When per-tid comparison finds a kind mismatch where one side has a
handle.create whose SID is in the floating set:
- Advance only that side's stream pointer past the floating event.
- Re-compare at the same canonical position.
This handles the "extra event on tid=10 but not tid=15" case
symmetrically. Subsequent wait.begin events whose
handles_semantic_ids element matches a shared-global SID continue to
align via the schema-v1 strict-equality rule (SID fields are already
skipped per the C+15-α SKIP_PAYLOAD_FIELDS_BY_KIND policy, but the
underlying object alignment is preserved by the deterministic recipe —
useful for future passes that re-enable SID comparison).

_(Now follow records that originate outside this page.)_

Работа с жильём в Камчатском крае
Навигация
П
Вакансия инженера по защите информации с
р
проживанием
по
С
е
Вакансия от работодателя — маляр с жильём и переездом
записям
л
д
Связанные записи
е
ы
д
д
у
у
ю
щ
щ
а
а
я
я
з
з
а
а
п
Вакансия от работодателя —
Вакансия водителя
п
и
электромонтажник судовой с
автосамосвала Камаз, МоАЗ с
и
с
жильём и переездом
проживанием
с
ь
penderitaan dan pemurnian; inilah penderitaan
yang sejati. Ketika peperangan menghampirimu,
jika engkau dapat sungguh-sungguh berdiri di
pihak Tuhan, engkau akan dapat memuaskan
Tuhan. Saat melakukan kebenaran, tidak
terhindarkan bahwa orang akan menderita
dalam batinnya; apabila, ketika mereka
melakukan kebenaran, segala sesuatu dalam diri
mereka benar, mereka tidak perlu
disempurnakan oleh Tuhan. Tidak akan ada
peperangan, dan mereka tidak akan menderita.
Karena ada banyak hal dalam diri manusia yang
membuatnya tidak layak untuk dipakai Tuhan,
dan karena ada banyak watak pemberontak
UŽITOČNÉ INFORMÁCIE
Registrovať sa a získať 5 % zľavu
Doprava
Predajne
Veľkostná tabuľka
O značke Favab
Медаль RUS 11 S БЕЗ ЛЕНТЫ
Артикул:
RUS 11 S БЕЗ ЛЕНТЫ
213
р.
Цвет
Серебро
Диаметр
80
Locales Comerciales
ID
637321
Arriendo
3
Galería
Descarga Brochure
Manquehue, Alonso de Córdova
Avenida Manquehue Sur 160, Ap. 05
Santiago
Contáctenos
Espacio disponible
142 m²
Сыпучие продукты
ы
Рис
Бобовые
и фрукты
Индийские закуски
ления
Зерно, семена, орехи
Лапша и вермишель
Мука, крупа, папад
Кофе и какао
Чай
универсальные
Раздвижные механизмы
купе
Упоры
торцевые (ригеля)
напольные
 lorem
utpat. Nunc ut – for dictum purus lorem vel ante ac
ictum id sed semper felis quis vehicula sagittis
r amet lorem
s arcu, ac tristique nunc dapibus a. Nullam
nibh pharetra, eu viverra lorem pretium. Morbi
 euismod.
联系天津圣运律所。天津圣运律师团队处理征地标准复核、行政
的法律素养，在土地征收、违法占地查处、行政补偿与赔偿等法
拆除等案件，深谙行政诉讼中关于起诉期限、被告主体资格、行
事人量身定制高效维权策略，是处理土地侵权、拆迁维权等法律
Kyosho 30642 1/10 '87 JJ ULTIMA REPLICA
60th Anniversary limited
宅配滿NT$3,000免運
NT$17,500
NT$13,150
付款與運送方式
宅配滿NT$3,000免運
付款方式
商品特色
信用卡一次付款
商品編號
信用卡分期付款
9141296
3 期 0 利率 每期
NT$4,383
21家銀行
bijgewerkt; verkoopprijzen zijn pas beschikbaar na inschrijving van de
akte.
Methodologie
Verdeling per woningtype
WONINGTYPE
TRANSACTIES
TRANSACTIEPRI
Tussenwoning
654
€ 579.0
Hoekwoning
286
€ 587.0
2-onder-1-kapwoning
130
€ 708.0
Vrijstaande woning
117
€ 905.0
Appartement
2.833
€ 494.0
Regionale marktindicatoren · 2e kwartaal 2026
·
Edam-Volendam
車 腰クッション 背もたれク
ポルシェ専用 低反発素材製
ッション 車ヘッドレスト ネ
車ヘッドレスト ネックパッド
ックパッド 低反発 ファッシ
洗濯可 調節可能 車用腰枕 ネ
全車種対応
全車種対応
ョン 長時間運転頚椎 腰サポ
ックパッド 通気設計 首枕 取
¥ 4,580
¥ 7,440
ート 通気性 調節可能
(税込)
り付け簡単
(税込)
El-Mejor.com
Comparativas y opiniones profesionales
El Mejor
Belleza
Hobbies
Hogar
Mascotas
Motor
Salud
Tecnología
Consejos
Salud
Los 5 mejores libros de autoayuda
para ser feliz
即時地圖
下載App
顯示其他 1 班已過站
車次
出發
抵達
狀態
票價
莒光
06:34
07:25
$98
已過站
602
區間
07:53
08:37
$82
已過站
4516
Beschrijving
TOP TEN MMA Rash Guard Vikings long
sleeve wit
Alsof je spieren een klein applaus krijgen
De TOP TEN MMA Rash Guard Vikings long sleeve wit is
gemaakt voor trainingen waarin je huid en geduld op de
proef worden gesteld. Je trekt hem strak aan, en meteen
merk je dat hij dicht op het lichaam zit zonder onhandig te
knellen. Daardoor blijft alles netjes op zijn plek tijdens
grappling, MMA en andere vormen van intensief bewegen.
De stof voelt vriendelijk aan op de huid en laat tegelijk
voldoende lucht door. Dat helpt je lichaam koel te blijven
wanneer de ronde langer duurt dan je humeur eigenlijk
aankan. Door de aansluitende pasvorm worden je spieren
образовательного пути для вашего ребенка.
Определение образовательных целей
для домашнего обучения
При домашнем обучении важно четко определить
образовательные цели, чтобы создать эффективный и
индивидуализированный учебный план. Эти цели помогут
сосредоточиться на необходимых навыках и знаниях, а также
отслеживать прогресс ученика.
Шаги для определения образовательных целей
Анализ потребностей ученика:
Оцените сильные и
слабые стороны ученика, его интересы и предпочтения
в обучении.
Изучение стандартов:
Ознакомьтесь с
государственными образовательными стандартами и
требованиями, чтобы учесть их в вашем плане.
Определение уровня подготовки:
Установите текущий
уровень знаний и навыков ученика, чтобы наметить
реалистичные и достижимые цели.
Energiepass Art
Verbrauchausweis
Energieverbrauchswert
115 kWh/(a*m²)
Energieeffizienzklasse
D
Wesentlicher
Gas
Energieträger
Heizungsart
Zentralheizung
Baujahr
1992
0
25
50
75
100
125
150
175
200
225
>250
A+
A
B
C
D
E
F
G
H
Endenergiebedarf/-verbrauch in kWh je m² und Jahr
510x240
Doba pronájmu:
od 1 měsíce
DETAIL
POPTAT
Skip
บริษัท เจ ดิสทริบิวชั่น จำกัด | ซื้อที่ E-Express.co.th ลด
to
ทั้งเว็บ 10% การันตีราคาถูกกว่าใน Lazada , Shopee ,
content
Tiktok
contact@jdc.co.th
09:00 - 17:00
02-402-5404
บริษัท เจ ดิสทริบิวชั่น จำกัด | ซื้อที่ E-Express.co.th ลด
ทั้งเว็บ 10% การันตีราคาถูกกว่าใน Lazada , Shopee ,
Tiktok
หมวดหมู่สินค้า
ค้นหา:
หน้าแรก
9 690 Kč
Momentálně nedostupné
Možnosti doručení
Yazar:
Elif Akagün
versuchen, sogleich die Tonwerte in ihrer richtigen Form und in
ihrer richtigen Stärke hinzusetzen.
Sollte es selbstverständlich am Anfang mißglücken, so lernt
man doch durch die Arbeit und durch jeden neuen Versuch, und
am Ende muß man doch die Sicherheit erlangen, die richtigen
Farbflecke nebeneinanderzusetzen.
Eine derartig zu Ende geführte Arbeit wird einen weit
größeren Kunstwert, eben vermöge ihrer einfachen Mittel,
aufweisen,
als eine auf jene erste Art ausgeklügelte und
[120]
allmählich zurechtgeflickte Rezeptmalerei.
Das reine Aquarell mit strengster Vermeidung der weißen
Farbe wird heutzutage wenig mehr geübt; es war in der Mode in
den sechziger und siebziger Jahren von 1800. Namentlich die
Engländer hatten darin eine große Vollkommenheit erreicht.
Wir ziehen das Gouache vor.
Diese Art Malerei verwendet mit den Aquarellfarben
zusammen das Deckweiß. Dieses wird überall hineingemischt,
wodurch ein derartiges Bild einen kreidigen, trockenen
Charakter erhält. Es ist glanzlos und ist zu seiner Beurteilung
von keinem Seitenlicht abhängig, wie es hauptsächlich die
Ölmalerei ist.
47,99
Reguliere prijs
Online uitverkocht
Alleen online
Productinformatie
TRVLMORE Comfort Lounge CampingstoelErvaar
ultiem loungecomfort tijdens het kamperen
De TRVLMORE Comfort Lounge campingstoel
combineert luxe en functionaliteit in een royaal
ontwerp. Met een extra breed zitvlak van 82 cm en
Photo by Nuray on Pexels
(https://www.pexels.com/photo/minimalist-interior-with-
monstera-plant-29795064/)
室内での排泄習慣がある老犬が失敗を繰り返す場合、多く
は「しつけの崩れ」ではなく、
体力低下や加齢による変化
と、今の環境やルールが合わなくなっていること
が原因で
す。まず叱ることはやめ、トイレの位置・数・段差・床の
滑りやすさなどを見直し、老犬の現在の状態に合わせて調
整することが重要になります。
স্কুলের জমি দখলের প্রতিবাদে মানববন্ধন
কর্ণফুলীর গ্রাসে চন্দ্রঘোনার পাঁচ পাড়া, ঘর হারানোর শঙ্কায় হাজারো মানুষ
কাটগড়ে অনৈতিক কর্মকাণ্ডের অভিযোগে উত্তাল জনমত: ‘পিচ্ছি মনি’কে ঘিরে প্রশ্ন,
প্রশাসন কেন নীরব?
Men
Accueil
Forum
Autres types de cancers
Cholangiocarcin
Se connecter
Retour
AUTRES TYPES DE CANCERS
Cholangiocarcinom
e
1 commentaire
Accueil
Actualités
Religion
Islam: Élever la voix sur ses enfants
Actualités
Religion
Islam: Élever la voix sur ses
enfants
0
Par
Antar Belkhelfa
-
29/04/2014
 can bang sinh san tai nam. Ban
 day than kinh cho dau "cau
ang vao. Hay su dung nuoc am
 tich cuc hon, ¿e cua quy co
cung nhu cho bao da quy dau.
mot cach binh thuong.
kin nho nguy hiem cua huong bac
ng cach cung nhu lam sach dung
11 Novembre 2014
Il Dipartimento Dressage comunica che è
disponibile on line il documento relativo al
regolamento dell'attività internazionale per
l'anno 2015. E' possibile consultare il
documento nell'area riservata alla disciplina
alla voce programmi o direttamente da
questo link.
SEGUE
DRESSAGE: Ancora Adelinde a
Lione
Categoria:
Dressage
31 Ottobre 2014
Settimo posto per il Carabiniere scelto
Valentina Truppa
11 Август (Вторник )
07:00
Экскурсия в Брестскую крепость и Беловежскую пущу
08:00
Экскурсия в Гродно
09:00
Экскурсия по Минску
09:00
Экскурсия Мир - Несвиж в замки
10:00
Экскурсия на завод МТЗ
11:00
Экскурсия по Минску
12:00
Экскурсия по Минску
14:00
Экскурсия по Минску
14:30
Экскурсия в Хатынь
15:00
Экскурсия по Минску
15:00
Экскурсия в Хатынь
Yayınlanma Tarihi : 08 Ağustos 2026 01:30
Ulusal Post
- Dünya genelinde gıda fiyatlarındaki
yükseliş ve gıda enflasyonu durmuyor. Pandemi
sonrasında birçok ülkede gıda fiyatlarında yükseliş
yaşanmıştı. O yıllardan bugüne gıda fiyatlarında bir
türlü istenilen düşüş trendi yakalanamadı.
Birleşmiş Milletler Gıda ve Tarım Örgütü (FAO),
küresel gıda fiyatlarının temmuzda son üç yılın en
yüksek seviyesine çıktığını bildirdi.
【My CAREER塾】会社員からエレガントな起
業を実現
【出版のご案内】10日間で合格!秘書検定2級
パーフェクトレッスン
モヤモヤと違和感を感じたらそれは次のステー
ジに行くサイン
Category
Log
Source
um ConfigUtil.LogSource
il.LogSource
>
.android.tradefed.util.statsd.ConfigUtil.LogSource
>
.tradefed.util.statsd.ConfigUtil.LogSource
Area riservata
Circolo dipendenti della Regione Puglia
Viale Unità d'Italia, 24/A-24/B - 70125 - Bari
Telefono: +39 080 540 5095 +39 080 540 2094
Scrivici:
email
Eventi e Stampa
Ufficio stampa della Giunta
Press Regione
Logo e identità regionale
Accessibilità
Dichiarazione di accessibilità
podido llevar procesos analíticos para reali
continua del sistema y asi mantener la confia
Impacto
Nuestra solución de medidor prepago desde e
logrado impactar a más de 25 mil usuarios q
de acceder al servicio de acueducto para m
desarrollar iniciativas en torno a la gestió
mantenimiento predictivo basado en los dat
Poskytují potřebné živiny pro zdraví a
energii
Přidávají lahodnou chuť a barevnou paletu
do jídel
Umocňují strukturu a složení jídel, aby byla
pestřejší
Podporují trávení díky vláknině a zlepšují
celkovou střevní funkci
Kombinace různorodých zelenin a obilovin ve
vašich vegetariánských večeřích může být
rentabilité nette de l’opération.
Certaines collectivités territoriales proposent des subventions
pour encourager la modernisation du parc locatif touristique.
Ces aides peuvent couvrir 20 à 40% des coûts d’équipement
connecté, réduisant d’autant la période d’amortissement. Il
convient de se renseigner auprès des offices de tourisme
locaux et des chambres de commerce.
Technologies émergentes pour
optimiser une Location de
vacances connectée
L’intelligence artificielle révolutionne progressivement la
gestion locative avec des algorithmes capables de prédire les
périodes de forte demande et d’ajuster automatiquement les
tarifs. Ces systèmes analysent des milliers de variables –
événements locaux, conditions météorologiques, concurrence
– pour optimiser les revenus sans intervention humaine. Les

Why this is the right fix (not over-suppression)
- Pointer-derived SIDs are unique per object identity. Two distinct
dispatchers at the same pointer with different
object_typeget distinct SIDs (defense in depth). - Regular per-thread
handle.createevents keep strict alignment. Only events whose SID matches the deterministic shared-global recipe are eligible for cross-tid absorption. A regular file-handle create (allocated viaalloc_handle_for/AddHandle) uses the per-(tid, idx) SID recipe and CANNOT match the shared-global hash by construction. - The diff tool still reports real divergences. Tests confirm:
test_non_floating_real_divergence_still_caught— an unrelated extra event on ours's side IS reported.test_strict_alignment_without_floating— when the floating set is empty, legacy strict behavior holds.